Gündem

Güneş yazarı: Mahçupyan beyin yıkamaya uğraşıyor

Kayahan Uğur: Algı operasyonun bir yöntemi aşamalı iknadır

11 Ocak 2016 19:05

AKP Diyarbakır Milletvekili Galip Ensarioğlu'nun "Özerklik de olur, özyönetim de… Ama yönteminiz yanlış" sözlerini alıntılayan Etyen Mahçupyan'ı eleştiren Güneş yazarı Kayahan Uğur, "Kifayetli Bay Mahçupyan,  'Özerklik de olur, öz yönetim de' şeklinde ifade edilen cümle kırpıntısını aslında bölünme fikrini meşrulaştırmak için hatırlatıyor ve beyin yıkamaya uğraşıyor" dedi.

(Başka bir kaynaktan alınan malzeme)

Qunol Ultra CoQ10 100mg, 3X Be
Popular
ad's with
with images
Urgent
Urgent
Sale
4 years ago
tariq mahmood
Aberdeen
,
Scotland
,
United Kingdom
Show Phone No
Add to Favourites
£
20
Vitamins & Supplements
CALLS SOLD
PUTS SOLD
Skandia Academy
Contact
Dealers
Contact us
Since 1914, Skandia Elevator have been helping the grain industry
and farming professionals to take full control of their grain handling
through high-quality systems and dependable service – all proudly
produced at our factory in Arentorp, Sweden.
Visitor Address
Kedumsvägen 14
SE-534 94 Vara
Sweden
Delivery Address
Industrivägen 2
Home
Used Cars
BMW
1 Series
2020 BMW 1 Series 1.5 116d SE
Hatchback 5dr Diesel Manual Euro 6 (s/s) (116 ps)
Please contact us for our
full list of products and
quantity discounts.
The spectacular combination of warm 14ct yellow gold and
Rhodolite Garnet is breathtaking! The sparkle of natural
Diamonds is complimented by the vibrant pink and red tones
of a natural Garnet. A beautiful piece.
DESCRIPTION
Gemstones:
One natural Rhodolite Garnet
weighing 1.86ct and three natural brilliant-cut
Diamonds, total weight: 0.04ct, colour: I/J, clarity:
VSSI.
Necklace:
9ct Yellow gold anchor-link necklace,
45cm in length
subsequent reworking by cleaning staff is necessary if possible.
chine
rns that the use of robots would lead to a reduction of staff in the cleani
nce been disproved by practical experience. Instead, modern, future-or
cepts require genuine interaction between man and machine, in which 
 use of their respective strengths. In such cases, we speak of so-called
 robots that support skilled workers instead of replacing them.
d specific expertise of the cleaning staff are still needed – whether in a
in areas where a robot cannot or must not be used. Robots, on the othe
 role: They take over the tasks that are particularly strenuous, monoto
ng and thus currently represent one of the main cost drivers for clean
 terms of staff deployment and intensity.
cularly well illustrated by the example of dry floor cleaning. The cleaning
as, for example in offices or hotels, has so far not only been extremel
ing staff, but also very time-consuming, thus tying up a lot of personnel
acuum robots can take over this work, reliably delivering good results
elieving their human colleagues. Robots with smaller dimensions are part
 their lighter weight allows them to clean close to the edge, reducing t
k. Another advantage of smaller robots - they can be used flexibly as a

Kayahan Uğur'un Güneş gazetesinin (11 Ocak 2016) nüshasında yayımlanan yazısı şöyle:

İnsanları ikna etmeye yönelik algı operasyonlarının çeşitleri vardır. Bunlar iletişim biliminin teknikleridir. Ayrıca bu alanda tartışma sanatı olan  “retorik” bulunur ki, felsefe aslında bu sanata karşı gelişmiştir. Eski Yunan’da zenginlerin parayla tuttukları bazı tartışmacılar yarıştırılır, daha önceden seçilen her hangi iki karşıt görüş üzerinde nutuklar atılır, en parlak, en tumturaklı cümleleri kuranlar aslında haksız da olsalar galip ilan edilirlerdi. İşte, gerçek bilginin sadece münazaradan ibaret olmadığını savunan “bilgelik severler”, yani filozoflar bu profesyonel cambazlara karşı felsefeyi başlatmışlardır.   

Algı operasyonu nasıl yapılır? 

 Algı operasyonun bir yöntemi aşamalı iknadır. İlk aşama parmak şaklatmadır. Bir fikri doğrudan savunmak yerine önce hatırlatmalar, akla getirmeler yapılır, empoze edilmek istenen fikir bahis konusu edilir. Örneğin, “filancanın falanca konuda dediği gibi” şeklinde söze başlanarak hemen başka konuya geçilir. Aslında verilen örneğin o andaki söylemle ilgisi yoktur, o örnek sadece insan beyninde bir kıvılcım çakmaya yarar. Burada amaç, o fikrin ilk aşamada doğuracağı tepkiyi yumuşatmak, bir hava yastığı açarak ilk şokun atlatılmasını sağlamaktır.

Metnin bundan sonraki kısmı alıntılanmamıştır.